Unzulässige Zahlungsaufforderung per E-Mail

Zahlungsaufforderungen per E-Mail, verbunden mit einer “Schufa-Warnung”, sind als unaufgeforderte Zusendung von Werbung zu qualifizieren, wenn der Versender das Bestehen eines Vertrages nicht nachweisen kann. Das hat das OLG Frankfurt mit Urteil vom 30.09.2013 (Az.: 1 U 314/12) entschieden.

Die Klägerin hatte behauptet, dass sich der Beklagte zu ihrem Dienst outlets.de angemeldet und dort einen Vertrag über einen 12-monatigen kostenpflichtigen Zugang abgeschlossen hat. Die Klägerin praktiziert ein Double-Opt-In-Verfahren, konnte offenbar aber noch nicht einmal nachweisen, dass der Beklagte den Aktivierungslink aus der Bestätigungs-E-Mail überhaupt angeklickt hatte. Auf die Klage des Diensteanbieters hat die Beklagte im Rahmen einer Widerklage beantragt, die Klägerin zur Unterlassung von Zahlungsaufforderungen per E-Mail zu verurteilen und ergänzend dazu, es zu unterlassen für den Fall einer Nichtzahlung einen Schufa-Eintrag in Aussicht zu stellen.

Das Urteil des OLG Frankfurt enthält mehrere interessante rechtliche Aspekte. Das Oberlandesgericht geht zunächst davon aus, dass es sich bei Zahlungsaufforderungen ohne vertragliche Grundlage um Werbung handelt. Hierbei geht das OLG von einem weiten Werbebegriff aus, der alle Aktivitäten umfasst, die der Förderung des eigenen Absatzes dienen, also auch die Übersendung von Rechnungen, Zahlungsaufforderungen und Mahnungen. Eine solche Werbung per E-Mail verletzt Privatpersonen in ihrem allgemeinen Persönlichkeitsrecht und stellt gegenüber Unternehmen einen Eingriff in das Recht am eingerichteten und ausgeübten Gewerbebetrieb dar.

Das Gericht deutet außerdem an, dass es in der Übersendung einer ersten Bestätigungsmail im Rahmen eines Double-Opt-In-Verfahrens, anders als das OLG München, noch keine unerlaubte Werbung sieht.

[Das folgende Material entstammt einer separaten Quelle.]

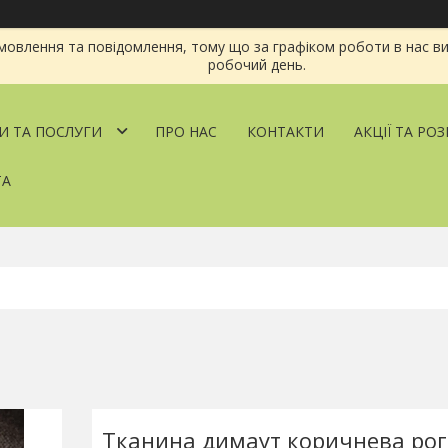
овлення та повідомлення, тому що за графіком роботи в нас ви
робочий день.
И ТА ПОСЛУГИ
ПРО НАС
КОНТАКТИ
АКЦІЇ ТА РО
ТА
Тканина димаут коричнева рог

Das OLG hat zudem entschieden, dass sich der Unterlassungsanspruch nur auf bestimmte E-Mail-Adressen bezieht und nicht, wie das Landgericht Frankfurt noch gemeint hatte, allgemein die Unterlassung einer Belästigung per E-Mail verlangt werden kann.

November 20 2012

OLG München: Bestellbestätigung im Double-Opt-In-Verfahren kann Spam sein

Das OLG München hat mit Urteil vom 27. September 2012 (Az.: 29 U 1682/12) entschieden, dass auch die Aufforderung zur Bestätigung einer Bestellung im Double-Opt-In-Verfahren als unerlaubte Zusendung einer Werbemail zu betrachten ist, wenn der E-Mail-Versender im Streitfall die Einwilligung des E-Mail-Empfängers nicht nachweisen kann.

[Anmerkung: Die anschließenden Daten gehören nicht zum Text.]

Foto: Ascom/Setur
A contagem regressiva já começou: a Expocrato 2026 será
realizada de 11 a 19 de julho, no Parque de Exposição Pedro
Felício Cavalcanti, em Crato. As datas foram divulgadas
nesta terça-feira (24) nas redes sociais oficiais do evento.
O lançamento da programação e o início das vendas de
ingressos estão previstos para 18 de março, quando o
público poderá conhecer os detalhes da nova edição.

Das OLG München zieht insoweit einen Verstoß gegen § 8 Abs. 1 und Abs. 3 Nr. 1 i.V.m. §§ 3, 7 Abs. 1 und 2 Nr. 3 bzw. § 4 Nr. 10 UWG in Betracht, den es nur mangels eines Wettbewerbsverhältnisses ablehnt. Das ändert aber im konkreten Fall nichts, denn das Gericht bejaht einen Anspruch nach § 823 Abs. 1 BGB unter dem Aspekt eines Eingriffs in den eingerichteten und ausgeübten Gewerbetrieb.

Spam-Mails sind in Deutschland regelmäßig unzulässig. Und weil der Nachweis für eine Einwilligung in die Werbezusendung vom Versender zu erbringen ist, werden auch die Aufforderung zu Bestellbestätigung oder zur Bestätigung einer Registrierung im Zweifel als Werbemails behandelt.